Arif Gumensa yang juga menjabat sebagai Wali Nagari Sipangkur menyampaikan bahwa budidaya jagung memiliki potensi besar dalam meningkatkan pendapatan masyarakat.
Menurut Presidium KAHMI Dharmasraya ini, komoditas jagung sangat menjanjikan apabila dikelola secara serius dan berkelanjutan.
“Menanam jagung sangat potensial untuk menambah penghasilan. Apalagi jika dikelola dengan baik, hasilnya cukup menjanjikan,” ujarnya, Jumat (27/2//2026).

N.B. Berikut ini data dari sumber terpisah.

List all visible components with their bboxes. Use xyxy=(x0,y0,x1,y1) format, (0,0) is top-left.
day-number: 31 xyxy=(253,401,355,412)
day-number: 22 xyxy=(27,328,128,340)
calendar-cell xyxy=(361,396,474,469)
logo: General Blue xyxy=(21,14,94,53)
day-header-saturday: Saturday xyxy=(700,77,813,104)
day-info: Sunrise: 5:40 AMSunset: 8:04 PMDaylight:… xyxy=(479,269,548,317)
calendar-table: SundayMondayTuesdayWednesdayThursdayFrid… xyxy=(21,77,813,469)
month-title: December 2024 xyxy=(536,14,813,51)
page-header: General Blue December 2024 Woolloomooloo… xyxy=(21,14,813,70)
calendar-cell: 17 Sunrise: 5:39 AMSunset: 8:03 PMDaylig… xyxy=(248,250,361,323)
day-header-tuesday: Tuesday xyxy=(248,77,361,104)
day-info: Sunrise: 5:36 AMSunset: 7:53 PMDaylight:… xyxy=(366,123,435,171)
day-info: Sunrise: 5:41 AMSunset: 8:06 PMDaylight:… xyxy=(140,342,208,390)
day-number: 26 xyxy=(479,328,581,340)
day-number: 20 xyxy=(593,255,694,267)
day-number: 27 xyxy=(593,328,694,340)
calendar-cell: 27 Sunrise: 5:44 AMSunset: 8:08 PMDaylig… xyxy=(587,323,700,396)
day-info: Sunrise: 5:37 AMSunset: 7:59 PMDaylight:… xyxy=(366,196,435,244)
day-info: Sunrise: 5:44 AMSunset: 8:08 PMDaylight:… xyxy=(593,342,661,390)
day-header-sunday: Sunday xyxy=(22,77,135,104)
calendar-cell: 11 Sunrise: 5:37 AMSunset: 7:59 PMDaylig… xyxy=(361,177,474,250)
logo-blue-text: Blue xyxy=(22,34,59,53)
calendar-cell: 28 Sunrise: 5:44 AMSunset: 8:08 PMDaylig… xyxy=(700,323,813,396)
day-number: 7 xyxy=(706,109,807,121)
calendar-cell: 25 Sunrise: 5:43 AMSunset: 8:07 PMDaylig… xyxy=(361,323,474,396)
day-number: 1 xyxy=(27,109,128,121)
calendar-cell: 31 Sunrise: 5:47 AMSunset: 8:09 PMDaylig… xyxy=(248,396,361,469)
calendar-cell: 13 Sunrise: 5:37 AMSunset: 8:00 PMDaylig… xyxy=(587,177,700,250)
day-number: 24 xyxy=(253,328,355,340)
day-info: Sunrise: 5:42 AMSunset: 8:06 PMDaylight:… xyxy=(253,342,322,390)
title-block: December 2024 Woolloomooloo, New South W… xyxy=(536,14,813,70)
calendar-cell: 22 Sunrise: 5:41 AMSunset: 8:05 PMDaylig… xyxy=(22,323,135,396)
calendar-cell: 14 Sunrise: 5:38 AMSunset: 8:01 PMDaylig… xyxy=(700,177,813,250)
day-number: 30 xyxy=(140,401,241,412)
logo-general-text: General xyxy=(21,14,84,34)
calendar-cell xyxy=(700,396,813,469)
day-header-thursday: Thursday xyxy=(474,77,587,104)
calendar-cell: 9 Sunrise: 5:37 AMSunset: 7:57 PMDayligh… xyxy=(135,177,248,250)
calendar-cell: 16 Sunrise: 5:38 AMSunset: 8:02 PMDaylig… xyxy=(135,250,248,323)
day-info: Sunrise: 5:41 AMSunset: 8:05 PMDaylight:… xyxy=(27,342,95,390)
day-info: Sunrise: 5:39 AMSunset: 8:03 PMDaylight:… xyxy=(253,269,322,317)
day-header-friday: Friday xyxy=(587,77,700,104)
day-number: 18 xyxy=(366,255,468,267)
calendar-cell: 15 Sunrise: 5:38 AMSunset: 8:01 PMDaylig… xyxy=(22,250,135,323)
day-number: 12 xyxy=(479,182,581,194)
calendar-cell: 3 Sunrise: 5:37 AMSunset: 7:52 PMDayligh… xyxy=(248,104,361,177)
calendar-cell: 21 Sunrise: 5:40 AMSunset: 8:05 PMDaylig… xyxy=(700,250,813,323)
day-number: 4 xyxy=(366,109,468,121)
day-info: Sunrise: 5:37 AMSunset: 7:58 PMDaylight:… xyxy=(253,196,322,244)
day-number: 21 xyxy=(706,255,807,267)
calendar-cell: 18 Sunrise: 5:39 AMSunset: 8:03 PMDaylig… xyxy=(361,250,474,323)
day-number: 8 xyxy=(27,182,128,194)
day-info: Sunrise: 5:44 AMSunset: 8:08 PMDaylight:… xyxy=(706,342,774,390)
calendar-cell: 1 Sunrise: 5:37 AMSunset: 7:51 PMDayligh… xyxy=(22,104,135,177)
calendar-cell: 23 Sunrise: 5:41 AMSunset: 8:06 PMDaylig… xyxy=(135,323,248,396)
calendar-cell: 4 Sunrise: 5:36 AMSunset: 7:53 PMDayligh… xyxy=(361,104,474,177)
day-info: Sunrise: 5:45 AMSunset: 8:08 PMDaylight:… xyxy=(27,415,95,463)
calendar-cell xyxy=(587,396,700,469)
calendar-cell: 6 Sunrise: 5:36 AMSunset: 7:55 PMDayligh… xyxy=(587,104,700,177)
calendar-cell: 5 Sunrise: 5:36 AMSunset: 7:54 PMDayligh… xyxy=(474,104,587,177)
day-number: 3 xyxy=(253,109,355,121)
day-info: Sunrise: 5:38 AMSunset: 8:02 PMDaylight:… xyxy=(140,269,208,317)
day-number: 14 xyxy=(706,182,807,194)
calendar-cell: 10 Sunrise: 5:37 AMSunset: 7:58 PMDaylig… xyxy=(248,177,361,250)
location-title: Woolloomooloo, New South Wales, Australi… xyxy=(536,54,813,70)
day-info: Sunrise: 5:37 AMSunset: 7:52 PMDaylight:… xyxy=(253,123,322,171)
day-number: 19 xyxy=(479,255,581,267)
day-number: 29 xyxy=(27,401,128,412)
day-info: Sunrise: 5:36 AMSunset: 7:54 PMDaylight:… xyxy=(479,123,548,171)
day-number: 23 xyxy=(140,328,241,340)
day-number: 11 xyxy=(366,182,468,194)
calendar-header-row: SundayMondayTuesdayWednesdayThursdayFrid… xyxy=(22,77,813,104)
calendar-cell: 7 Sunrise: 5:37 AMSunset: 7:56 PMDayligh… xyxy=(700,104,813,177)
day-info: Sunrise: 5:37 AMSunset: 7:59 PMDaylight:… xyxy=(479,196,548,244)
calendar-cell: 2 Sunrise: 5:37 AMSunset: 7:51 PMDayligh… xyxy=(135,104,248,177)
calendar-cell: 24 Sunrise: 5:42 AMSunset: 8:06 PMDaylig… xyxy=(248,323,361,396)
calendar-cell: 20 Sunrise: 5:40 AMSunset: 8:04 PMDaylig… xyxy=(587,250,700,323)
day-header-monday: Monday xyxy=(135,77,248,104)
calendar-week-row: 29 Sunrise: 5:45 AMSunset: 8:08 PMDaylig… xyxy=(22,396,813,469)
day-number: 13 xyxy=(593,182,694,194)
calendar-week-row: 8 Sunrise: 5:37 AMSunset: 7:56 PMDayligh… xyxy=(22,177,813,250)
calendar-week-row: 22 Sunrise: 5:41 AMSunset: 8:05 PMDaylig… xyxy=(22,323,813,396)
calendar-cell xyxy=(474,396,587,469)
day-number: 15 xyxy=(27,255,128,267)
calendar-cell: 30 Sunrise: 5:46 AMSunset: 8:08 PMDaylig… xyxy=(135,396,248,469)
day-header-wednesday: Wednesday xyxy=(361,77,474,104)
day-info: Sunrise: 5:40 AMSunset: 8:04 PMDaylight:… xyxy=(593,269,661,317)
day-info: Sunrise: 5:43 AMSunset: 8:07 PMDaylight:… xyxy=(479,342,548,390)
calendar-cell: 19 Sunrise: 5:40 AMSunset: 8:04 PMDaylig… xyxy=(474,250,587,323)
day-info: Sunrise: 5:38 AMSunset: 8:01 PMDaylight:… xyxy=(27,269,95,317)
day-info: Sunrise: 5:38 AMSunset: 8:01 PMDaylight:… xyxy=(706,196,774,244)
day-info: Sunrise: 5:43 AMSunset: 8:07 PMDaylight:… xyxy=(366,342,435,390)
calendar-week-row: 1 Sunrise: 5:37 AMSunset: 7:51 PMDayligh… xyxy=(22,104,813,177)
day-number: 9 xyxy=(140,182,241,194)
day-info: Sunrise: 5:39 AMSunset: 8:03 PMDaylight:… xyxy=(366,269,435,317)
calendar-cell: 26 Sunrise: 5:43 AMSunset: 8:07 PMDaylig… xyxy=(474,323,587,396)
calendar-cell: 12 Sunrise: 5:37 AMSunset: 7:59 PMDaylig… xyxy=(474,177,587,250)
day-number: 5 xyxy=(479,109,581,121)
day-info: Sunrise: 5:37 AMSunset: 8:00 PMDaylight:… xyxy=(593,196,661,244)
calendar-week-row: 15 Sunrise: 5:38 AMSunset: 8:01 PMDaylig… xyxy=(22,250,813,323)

Kader Ansor ini juga mendorong generasi muda untuk memanfaatkan lahan tidur yang masih banyak tersedia di wilayah nagari. Dengan menanam jagung, lahan yang sebelumnya tidak produktif dapat memberikan nilai ekonomi bagi masyarakat.
Program budidaya jagung ini juga sejalan dengan program Bupati Kabupaten Dharmasraya melalui program One Village Product, sebagai bentuk hilirisasi jagung untuk kebutuhan pakan ayam.
“Melalui program tersebut, jagung tidak hanya dijual sebagai hasil panen mentah, tetapi juga diarahkan untuk mendukung sektor peternakan,” ungkapnya.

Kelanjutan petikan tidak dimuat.